And I found a book of poems by Melville Cane called Wider Arc which had the incorrect title Wilder Arc. That has been corrected.

Every time I merge records, upgrade a record, correct a record, I get a real feeling of satisfaction and think of people using MY online catalog and finding what they need.

It's time for my annual review. Instead of listing what I've accomplished during the last year and what I hope to accomplish during the next, I'll just hand my supervisor this blog! :-)

Tuesday, April 25, 2017

Ugh! Computer problems

Without going into details, we had some major computer issues that resulted in a complete wipe-out and restore. I've been depending on my computer at work to do some basic things like e-mail and renewing my library books.

However, the evil machine is now up and running. Perhaps I should be careful about using abusive language with it. I don't want to jinx anything.

On a more positive note, M. and I just returned from a 2 week vacation in Spain and Portugal. Traveling with M. is not easy. He refuses to be part of any tour, go anywhere anyone else wants him to go, or do anything anyone else wants him to do. He's very independent.

As a result, we spent 1-3 days each in several different towns or cities: Ubrique, Spain (where we visited friends), Ronda, Spain (where we spent an afternoon at an archaeological dig, Malaga, Spain (where we visited a sculptor M. had met via the Internet and we also saw some major Semana Santa processions), Huelva, Spain (which was a mid-point between Malaga and Lisbon; we were driving), Lisbon, Portugal (where we boarded a plane to the island Madeira), Madeira, Portugal (where we visited friends who used to live in Hatfield), back to the Lisbon (where we had to stay overnight because of the flight schedules), and then to Boston. From there we took a Logan Express bus to Framingham and then drove home. Whew!

We don't travel a lot, so this whole "living out of a suitcase" thing is awkward. I'm someone who likes security and routine. For 2 weeks I did not have either.

The weather in Spain and Portugal was warm and sunny. We arrived to chilly drizzle. The last two days were more like our vacation, but today is rainy and the same is predicted for tomorrow.

Well, this is April (as in showers).

I'm so looking forward to those May flowers.

Tuesday, March 28, 2017

I always feed sophisticated ...

... while reading a book by Donna Leon.

Commisario Guido Brunetti and his wife Paola are elegant. Their family sits down to lunch every day. They even have wine at lunch

Donna Leon's prose is elegant. Her detailed description of Venice, Italy; traveling along the canals; looking at the architecture are all elegant.

While I read the books (the one I just finished is Quietly in their sleep), the ambiance begins to permeate my body and I feel elegant, too. I want to sit at a cafe and sip wine; I want to cook and serve elegant meals; I want to have stimulating intellectual conversations; I relish life.

Despite the fact that there are crimes being committee - usually murder, but lots of other things, too - this series is just plain elegant.

Leon's  descriptions of Venice are so thorough that, before visiting the city, friends of mine read several of her books and took copious notes.

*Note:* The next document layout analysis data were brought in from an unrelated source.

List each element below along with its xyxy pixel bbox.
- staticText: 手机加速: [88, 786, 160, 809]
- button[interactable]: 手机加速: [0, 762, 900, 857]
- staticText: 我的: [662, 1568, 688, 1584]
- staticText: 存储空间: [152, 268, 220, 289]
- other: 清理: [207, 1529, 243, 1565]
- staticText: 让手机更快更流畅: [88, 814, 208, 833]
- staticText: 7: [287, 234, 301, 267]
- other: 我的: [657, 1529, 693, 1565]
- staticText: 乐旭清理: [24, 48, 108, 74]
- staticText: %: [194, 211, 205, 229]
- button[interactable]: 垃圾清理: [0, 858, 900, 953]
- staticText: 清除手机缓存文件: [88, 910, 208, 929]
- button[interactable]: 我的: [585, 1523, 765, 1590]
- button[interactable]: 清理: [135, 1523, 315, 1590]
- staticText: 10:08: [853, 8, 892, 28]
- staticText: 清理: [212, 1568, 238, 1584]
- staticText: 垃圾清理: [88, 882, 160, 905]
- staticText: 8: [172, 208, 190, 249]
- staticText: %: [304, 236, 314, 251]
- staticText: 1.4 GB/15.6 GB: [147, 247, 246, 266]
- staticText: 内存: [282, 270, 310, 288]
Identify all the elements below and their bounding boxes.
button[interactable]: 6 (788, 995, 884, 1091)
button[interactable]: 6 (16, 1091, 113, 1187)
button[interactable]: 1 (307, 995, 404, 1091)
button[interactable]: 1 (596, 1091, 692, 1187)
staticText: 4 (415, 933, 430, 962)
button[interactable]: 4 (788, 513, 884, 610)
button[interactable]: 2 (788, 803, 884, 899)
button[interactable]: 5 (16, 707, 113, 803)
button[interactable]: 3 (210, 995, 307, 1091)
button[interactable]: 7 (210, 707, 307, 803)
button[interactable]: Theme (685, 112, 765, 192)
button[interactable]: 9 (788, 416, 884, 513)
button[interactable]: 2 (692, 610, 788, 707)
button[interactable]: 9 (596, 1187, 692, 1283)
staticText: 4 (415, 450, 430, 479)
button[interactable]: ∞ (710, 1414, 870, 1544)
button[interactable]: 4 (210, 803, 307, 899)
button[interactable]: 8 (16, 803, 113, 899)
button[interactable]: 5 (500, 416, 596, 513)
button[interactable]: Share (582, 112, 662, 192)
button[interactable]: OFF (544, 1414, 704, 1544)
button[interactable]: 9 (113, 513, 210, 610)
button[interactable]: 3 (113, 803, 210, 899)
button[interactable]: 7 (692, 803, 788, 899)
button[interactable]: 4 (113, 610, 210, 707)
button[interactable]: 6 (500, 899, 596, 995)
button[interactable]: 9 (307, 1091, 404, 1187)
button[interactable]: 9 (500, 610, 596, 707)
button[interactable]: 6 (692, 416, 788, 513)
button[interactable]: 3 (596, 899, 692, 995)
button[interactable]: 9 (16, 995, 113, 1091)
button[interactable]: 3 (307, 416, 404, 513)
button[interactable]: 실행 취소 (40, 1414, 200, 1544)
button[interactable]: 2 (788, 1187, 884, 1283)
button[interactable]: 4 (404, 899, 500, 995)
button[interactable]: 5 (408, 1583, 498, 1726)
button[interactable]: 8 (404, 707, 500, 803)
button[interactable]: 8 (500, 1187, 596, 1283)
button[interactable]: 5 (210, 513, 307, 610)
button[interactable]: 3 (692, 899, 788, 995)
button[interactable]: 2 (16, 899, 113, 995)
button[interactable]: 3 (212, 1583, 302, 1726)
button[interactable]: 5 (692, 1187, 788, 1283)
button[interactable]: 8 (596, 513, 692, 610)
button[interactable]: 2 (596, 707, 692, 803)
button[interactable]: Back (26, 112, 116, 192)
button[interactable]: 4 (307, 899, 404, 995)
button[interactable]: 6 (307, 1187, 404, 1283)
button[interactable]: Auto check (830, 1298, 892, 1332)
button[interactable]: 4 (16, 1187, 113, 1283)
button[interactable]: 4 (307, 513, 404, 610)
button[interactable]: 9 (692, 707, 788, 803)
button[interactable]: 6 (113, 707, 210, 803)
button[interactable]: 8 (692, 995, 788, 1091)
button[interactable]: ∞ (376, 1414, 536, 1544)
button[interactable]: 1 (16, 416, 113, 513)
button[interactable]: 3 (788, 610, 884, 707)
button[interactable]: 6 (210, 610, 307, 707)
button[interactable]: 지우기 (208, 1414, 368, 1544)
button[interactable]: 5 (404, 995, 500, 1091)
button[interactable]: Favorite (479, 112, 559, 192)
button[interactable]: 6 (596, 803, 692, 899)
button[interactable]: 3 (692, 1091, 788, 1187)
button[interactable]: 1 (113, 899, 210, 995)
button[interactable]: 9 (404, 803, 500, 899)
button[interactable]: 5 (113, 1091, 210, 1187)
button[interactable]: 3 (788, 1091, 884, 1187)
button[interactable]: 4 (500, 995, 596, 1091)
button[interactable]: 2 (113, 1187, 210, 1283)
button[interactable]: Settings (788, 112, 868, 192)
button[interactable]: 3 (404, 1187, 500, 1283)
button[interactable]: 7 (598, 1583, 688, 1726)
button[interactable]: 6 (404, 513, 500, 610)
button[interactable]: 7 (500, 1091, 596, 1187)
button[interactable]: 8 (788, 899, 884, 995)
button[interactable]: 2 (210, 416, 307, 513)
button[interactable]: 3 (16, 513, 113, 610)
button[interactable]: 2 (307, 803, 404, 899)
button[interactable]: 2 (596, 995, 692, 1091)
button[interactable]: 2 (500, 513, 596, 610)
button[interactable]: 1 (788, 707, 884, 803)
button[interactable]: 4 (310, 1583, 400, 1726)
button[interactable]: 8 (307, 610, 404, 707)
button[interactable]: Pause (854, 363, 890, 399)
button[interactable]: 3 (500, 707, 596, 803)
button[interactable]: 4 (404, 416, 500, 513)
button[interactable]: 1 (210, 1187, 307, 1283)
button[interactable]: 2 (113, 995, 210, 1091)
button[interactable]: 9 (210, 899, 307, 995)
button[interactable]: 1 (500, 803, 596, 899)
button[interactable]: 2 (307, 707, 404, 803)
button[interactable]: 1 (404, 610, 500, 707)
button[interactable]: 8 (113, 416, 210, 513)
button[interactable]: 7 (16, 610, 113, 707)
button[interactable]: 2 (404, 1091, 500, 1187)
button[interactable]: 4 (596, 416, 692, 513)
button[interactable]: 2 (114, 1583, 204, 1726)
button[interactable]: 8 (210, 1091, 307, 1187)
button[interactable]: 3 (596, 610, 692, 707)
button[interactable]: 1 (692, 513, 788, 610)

They felt they could actually find their way around by following in Guido Brunetti's footsteps.

Italy is a country about which I've heard many good things. Everyone I know who has been there loved it. Perhaps one day I'll have the chance to visit Italy and, specifically, Venice. I'll be sure to read (or maybe re-read) Donna Leon's books so that I know the best places to sit and sip wine and be elegant.